Reservoir crappies also tend to suspend over creek and river channels a lot during every season of the year. And, because river crappies are often far more dynamic in terms of movement than lake crappies, overall location patterns can be much trickier to develop—especially during the transition periods of winter-to-spring and fall-to-winter. The following chapter outlines the fundamentals for finding crappies within each season and within each of the main types of reservoirs they inhabit.
Winter to Spring
Flatland And Lowland Reservoirs And Flowages
Flatland impoundments typically fluctuate less than 10 feet annually; tend to have cloudy, murky, or stained water; and arise in broad, sprawling flatlands. Creek arms are usually wide but shallow, and creek channels are sometimes silted over, indistinct, and difficult to find. Water depth at the dam is typically in the 40-foot range, with increasingly shallower contours upstream. In most parts of the country, white crappies tend to dominate this type of habitat. Unlike their cousins in other types of impoundments, crappies in flatland reservoirs often use the main-basin area near the dam, especially in winter. A classic example of a flatland reservoir might be Santee-Cooper in South Carolina.

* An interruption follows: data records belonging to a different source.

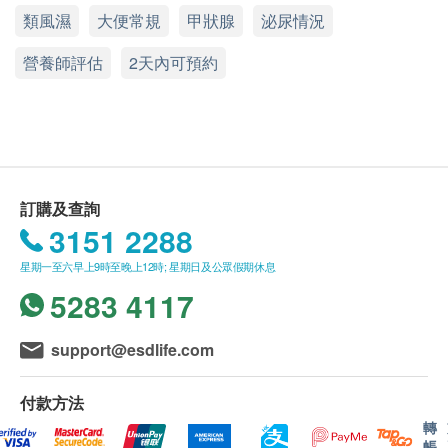
750.0
HK$
發的機會，及評估病人將來患上心臟病的可能性。
類風濕
熱線電話：(852) 2369 0680
未成年客人體檢指引 (10歲至18歳以下人士)
大便常規
甲狀腺
泌尿情況
直接評估心臟心律標記物 ，可識別患者及阻止病
A. 10歳至未滿16歲者：
3
基本項目
愛滋病抗體一及二
營養師評估
2天內可預約
情惡化，極早發現心臟問題，作出預防性治療，防
(1) 有家長或監護人陪同者
檢查血液內愛滋病抗體，有助檢驗是否感染愛滋病病毒
基本健康評估
止心臟病發
340.0
在中心即場簽署同意書，並出示身份證明文件，經
HK$
核實無誤後可提供服務。
體質指標
4合1暈眩伸延檢查
身高
檢查鉀和鈉等腎病有關的項目、血含氧量及檢測頸動脈有否硬
(2) 沒有家長或監護人陪同者
化(頸動脈血管璧厚度超聲波)，從而得知可能引起暈眩的原因
脈搏率
預先取同意書並由家長或監護人簽署妥當，客人可
920.0
HK$
訂購及查詢
詳細醫學問卷
由其他成年人陪同到中心，出示已簽署的同意書及
3151 2288
體重
肝炎伸延檢查
簽署者的身份證明文件副本，經核實無誤後可提供
星期一至六早上9時至晚上12時; 星期日及公眾假期休息
針對甲型肝炎免疫能力和乙型肝炎E抗原等較少在體檢中包含
肝功能
服務。
檢查項目及檢測乙型肝炎表面抗體以判斷是否存有乙型肝炎免
5283 4117
疫。
谷丙轉氨酵素
499.0
B.16歳至未滿18歲者：
HK$
谷草轉氨酵素
support@esdlife.com
預先取同意書並由家長或監護人簽署妥當，可接受
白蛋白
柏氏子宮頸液基薄片檢查(雙人)
客人自行到中心，出示已簽署的同意書及簽署者的
總蛋白質
除可檢查子宮頸癌前期病變外，亦可知是否有其他婦科隱患，
付款方法
身份證明文件副本核實無誤後可提供服務。
球蛋白
如柏氏抹片發炎。 (只限有性經驗女性)
轉
820.0
白蛋白球蛋白比例
HK$
帳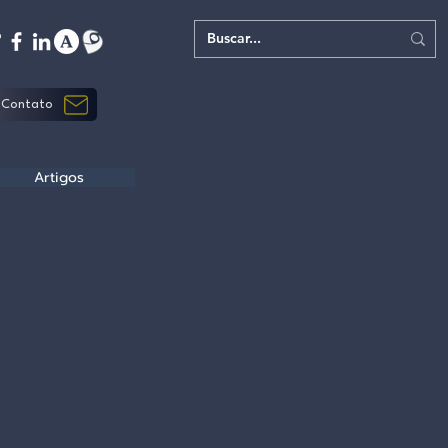
Contato
Artigos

Lowland reservoirs are flooded marshes or bayous. A classic example of a lowland reservoir would be Black Lake in Louisiana. Lowland reservoirs often have dams on small, narrow creeks. The main river channel is seldom near shore, and 50 percent or more of the surrounding shoreline can be composed of marshland. Channel bends are often long and gradual, and the surrounding flats tend to be quite large. Bays and coves are usually very shallow and are often choked with weeds. The seasonal movements of crappies in lowland reservoirs are all but identical to those in flatland reservoirs.
There is no classic definition of a “flowage.” Most lakes called flowages arise in the North (most, in fact, are in Wisconsin, though some exist in Michigan, Minnesota, and other states). Some have all or most of the attributes of a lowland or flatland reservoir. But some occur in hilly country, employing relatively small dams that affect far less of the landscape than a hill-land reservoir. In Kentucky, this type of flowage is called a “river-run reservoir.” These are typically long and narrow with an easily distinguishable creek channel and lots of woodcover. Maximum depths at the dam may exceed 40 feet, but the deepest areas along the main river channel are in the 20- to 25-foot range. Flowages often harbor excellent crappie fisheries.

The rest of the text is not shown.